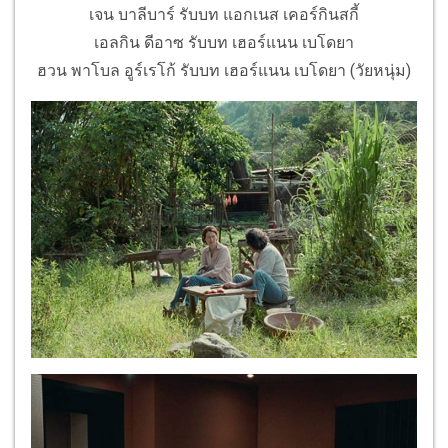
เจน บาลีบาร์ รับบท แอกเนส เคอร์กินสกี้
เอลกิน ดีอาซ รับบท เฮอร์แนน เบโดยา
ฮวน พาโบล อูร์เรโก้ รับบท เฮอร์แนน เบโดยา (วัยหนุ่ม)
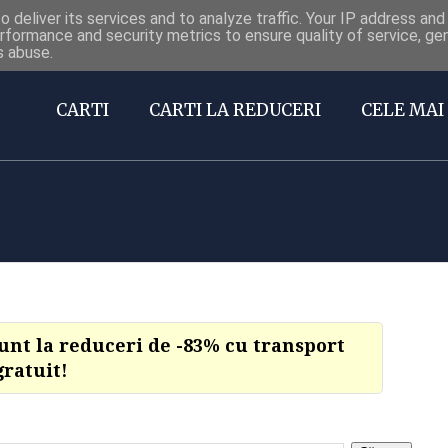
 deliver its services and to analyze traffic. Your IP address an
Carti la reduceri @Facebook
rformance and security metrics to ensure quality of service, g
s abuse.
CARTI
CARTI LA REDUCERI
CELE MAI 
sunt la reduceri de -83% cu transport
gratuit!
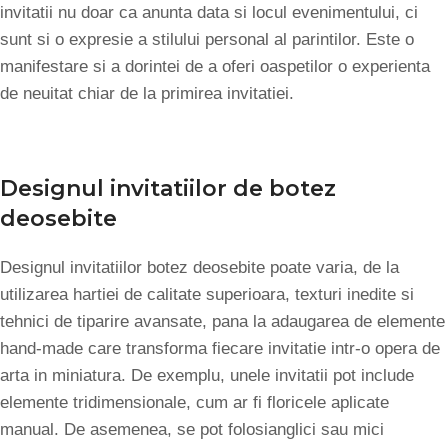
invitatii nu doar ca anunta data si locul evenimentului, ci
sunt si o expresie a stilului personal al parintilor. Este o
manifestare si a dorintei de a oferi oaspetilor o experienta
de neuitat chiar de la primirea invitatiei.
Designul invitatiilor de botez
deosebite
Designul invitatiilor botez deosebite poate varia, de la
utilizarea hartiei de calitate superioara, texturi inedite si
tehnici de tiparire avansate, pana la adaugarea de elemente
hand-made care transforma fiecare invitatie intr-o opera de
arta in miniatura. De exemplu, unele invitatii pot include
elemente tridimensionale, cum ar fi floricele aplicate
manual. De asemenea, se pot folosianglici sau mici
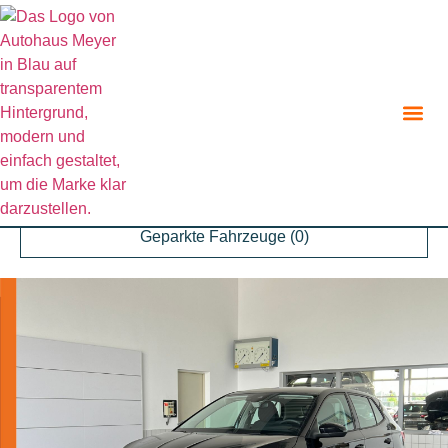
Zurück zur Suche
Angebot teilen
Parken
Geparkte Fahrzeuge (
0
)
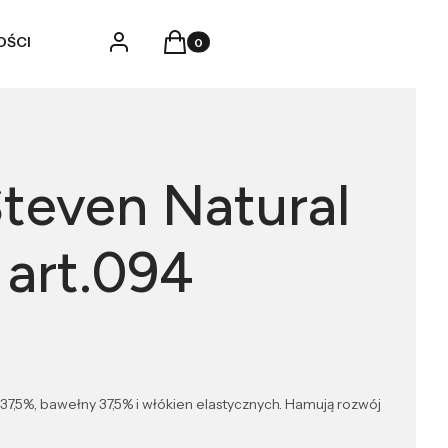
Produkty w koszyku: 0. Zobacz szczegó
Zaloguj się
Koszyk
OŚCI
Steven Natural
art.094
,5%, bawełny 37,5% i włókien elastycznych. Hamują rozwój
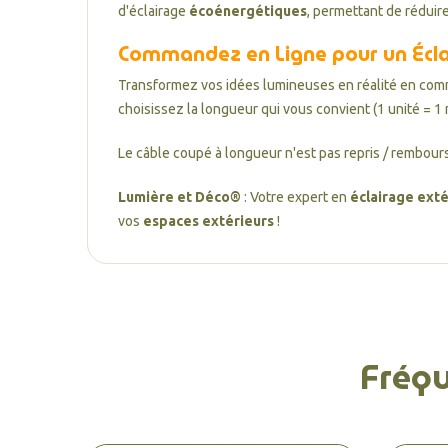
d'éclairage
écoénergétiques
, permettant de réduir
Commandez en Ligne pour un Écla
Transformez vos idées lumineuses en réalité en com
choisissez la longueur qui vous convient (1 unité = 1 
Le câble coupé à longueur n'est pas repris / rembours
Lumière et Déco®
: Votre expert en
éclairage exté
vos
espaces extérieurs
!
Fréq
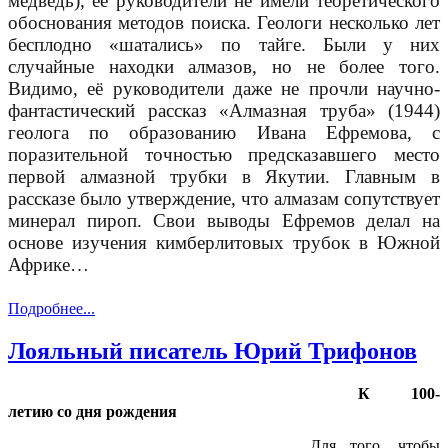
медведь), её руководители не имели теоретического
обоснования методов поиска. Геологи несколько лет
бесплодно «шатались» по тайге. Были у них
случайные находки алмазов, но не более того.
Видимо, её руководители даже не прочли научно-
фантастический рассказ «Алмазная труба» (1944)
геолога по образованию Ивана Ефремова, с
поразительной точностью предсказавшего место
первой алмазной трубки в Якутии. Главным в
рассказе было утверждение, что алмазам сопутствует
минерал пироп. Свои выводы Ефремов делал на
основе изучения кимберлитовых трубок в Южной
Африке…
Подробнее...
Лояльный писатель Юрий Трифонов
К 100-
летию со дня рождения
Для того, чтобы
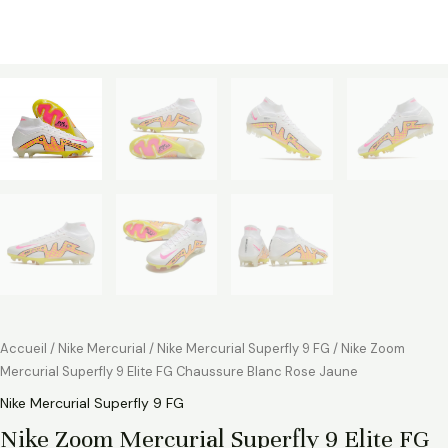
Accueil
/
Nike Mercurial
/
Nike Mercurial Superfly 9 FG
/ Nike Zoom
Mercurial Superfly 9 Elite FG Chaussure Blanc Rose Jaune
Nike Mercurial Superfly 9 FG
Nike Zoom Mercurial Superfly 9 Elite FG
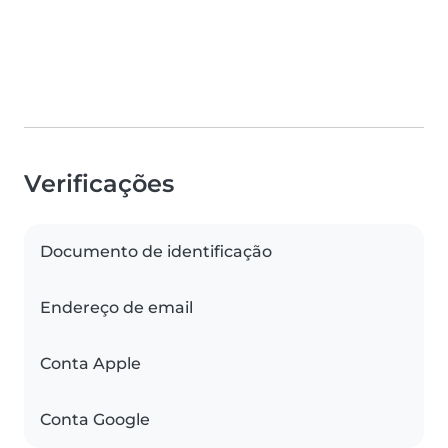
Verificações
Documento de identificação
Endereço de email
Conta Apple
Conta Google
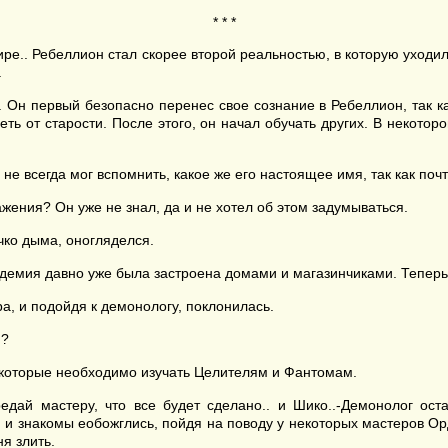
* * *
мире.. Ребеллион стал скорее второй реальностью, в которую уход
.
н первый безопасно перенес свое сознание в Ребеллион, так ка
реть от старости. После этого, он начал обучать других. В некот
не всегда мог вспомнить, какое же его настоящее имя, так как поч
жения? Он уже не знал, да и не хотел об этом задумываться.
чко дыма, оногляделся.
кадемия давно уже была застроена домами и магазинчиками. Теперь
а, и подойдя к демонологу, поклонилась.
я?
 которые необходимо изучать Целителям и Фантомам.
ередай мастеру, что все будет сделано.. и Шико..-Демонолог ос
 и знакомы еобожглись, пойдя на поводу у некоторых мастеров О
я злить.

What to work on
Your reply should hold every line from the data that contains "Elite", copied in full.

Exercise answer
Mercurial Superfly 9 Elite FG Chaussure Blanc Rose Jaune
Nike Zoom Mercurial Superfly 9 Elite FG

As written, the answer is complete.